Mai del tutto capiti dalle masse, i nostri non hanno raggiunto quella fama che in 22 anni di carriera di qualità, ben 8 full length (9 con quest’ultimo) e concerti in tutto il mondo si sarebbero meritati. Ma saldi delle loro convinzioni e della cerchia di fedeli seguaci, a 37 anni suonati i nostri continuano a darsi da fare, con i membri originali John Henry e Mike Schleibaum al comando ma nel complesso con una formazione che funziona alla grande (fra i nuovi membri la punta di diamante è senza dubbio il drummer Travis Orbin, ex batterista dei Periphery). Godless Prophets and the Migrant Flora è infine l’esito di un mirabolante percorso con una serie di interessanti e a tratti scioccanti cambiamenti stilistici.
Infatti se nel primo The Mark of the Judas e nel successivo So Sedated, So Secure avevamo un perfetto, selvaggio accostamento di una base swedish death col l’hardcore americano (ma non commistione e quindi non un vero metal core nel senso attuale del termine), con Hidden Hands of a Sadist Nation vedevamo l’apice di questo abbinamento stilistico con un risultato violento, sempre e ancora più feroce ma decisamente più maturo. Tuttavia è con il successivo Undoing Ruin che i nostri tirano fuori il loro vero potenziale, vale a dire l’inclinazione a un prodotto musicale melodeath/metal core non solo aggressivo ma anche e soprattutto interiore. Un’agrodolce melodia fa padrona alternandosi con l’amara violenza, i testi sono profondi piuttosto che politicamente impegnati, i nostri trovano quel marchio di fabbrica che renderà memorabili anche i successivi lavori, Deliver Us, The Eternal Return e The Human Romance e consentirà loro di scrivere alcune canzoni di una bellezza unica. Questo senza mai scendere qualitativamente, seppur gradualmente smussando i propri angoli e la rozzezza a favore del songwriting.
È sul penultimo e self-titled album che avviene il clamoroso e inaspettato cambiamento: i nostri entrano in Sumerian Records e si ritrovano non si sa come a fare un emotional-core alla Bullet for my Valentine con enormi parti di cantato pulito, genere assolutamente anacronistico per questo particolare momento della loro carriera: per quanto ben fatto nel suo contesto, con canzoni davvero catchy e conservando un minimo di aggressività, esso si discosta terribilmente dal passato della band e fa chiedere un po' a tutti che diamine sia successo ai Darkest Hour .
Il punto della questione è che per fortuna Godless Prophets and the Migrant Flora -forse anche grazie all’entrata in Southern Lord Records- sembra averci in buona parte riportato indietro la band dei tempi andati in una versione 3.0, con l’attitudine hardcore punk di Hidden Hands of a Sadist Nation, le parti più aggressive del lavoro precedente e in parte l’ispirazione poetica dei lavori di mezzo, con un inchino soprattutto a The Eternal Return.
Premettendo che non è facile eguagliare degli album che già sfiorano l’eccellenza, Godless Prophets and the Migrant Flora rende perlomeno giustizia ai lavori migliori della band. Non abbiamo tutte le emozionanti trovate melodiche degli anni d’oro ma ciò che è perso in poesia è recuperato in potenza: insomma le canzoni rimangono meno impresse a primo ascolto (ma solo a primo ascolto) perché non hanno la stessa tipologia di motivi melodici ma di sicuro cadono in testa come un mattone che colpisce e non fa mai male.

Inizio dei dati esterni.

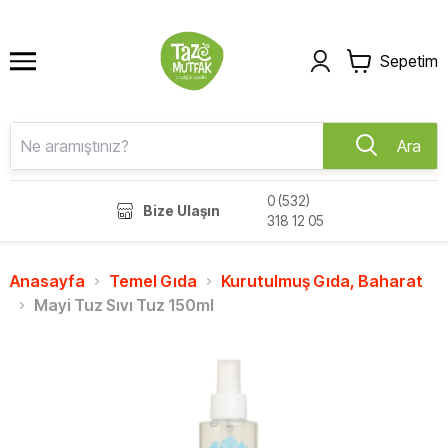
Sepetim
Ara
0 (532)
Bize Ulaşın
318 12 05
Anasayfa
Temel Gıda
Kurutulmuş Gıda, Baharat
Mayi Tuz Sıvı Tuz 150ml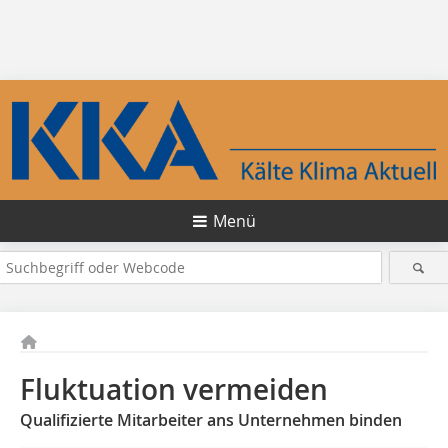
Menü
Fluktuation vermeiden
Qualifizierte Mitarbeiter ans Unternehmen binden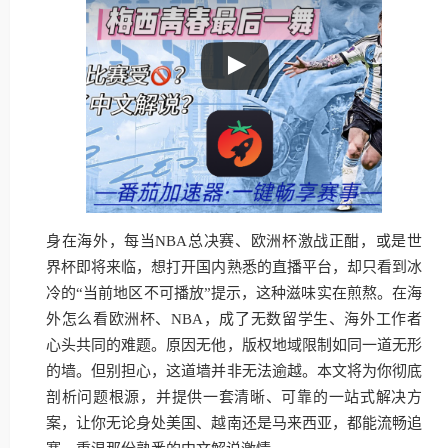
身在海外，每当NBA总决赛、欧洲杯激战正酣，或是世
界杯即将来临，想打开国内熟悉的直播平台，却只看到冰
冷的“当前地区不可播放”提示，这种滋味实在煎熬。在海
外怎么看欧洲杯、NBA，成了无数留学生、海外工作者
心头共同的难题。原因无他，版权地域限制如同一道无形
的墙。但别担心，这道墙并非无法逾越。本文将为你彻底
剖析问题根源，并提供一套清晰、可靠的一站式解决方
案，让你无论身处美国、越南还是马来西亚，都能流畅追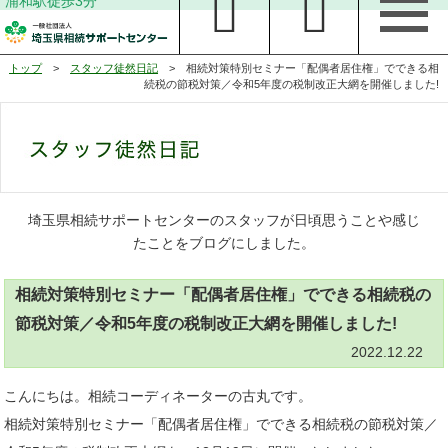
浦和駅徒歩3分
トップ
>
スタッフ徒然日記
> 相続対策特別セミナー「配偶者居住権」でできる相
続税の節税対策／令和5年度の税制改正大網を開催しました!
埼玉県相続サポートセンターのスタッフが日頃思うことや感じ
たことをブログにしました。
相続対策特別セミナー「配偶者居住権」でできる相続税の
節税対策／令和5年度の税制改正大網を開催しました!
2022.12.22
こんにちは。相続コーディネーターの古丸です。
相続対策特別セミナー「配偶者居住権」でできる相続税の節税対策／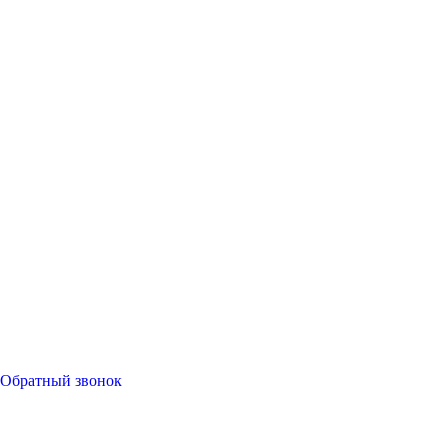
Обратный звонок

Nelle scelte sonore strumentali abbiamo dei suoni molto più americani/hardcore/groove rispetto all’inclinazione melodic death, riproponendo le distorsioni e i settaggi di Darkest Hour e creando nuovamente un distacco dal passato. Sia le ricche ritmiche che i soli risultano più pastosi e caldi, mentre il basso è invece uno strumento che non ha mai avuto una presenza preponderante e ciò si perpetua anche in questo lavoro. Nel complesso l’ottima produzione è ad opera non a caso di Kurt Ballou dei Converge e non solo ritroviamo alcuni suoni in comune con questa storica band ma possiamo ben dire che il noto produttore non ha assolutamente interferito con l’attitudine dei Darkest Hour , anzi l’ha esaltata nel più giusto divenire.
E’ la voce di John Henry che come sempre fa da padrona: anche se il suo timbro è cambiato e anch’esso è diventato più corposo e meno graffiante, ha ancora quella peculiarità che lo rende riconoscibile al primo ascolto dando una componente assolutamente caratteristica alla band. Un growl spesso che non spazia su altri tipo di cantato ma che non è mai monocorde, non stanca e sebbene i clean vocals del penultimo album fossero davvero amabili, non ne sentiamo la mancanza.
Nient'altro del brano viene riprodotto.